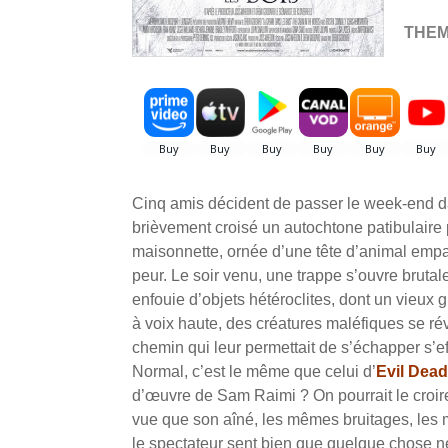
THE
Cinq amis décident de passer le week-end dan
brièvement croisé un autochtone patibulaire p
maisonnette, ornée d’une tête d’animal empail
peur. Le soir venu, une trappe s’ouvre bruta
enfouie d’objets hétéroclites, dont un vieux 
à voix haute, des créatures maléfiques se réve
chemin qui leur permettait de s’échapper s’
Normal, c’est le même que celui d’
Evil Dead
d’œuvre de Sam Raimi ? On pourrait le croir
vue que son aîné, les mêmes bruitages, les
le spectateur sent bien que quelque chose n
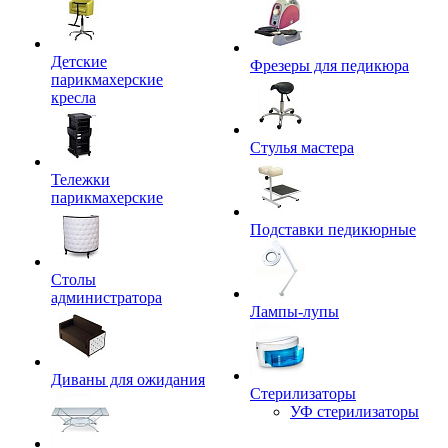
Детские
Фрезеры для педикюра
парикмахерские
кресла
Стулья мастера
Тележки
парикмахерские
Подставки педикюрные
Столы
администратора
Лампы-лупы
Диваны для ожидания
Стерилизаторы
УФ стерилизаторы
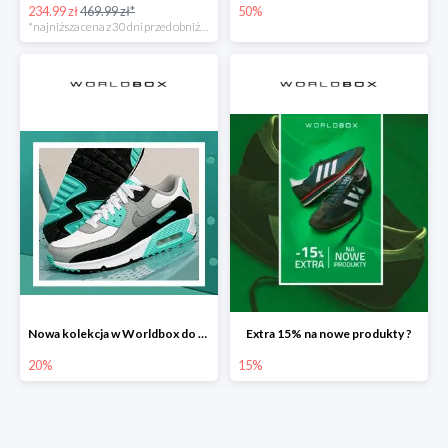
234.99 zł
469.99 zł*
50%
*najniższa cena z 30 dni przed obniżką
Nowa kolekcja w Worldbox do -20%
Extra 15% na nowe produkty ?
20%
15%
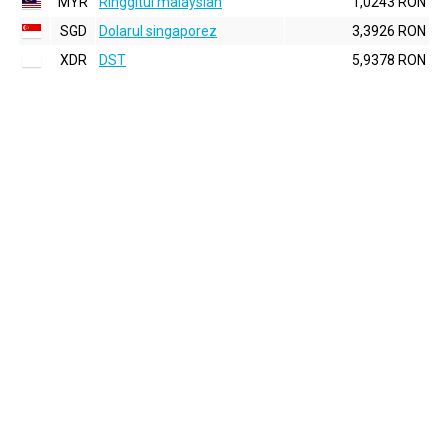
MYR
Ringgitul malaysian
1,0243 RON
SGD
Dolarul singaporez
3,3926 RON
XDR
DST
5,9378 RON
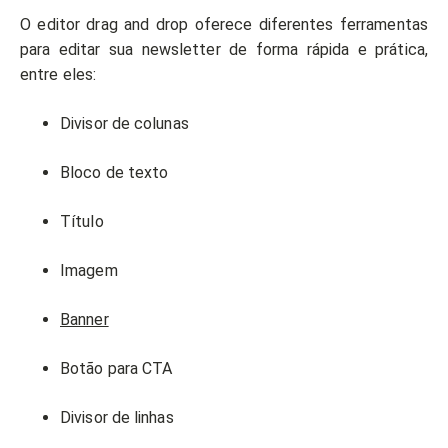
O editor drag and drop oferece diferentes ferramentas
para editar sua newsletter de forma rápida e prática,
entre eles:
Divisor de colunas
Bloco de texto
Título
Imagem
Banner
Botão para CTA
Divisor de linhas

◆ What the task asks
Every line containing the string "para" is required; copy each such line from the data.

◆ Reply to the exercise
para editar sua newsletter de forma rápida e prática,
Botão para CTA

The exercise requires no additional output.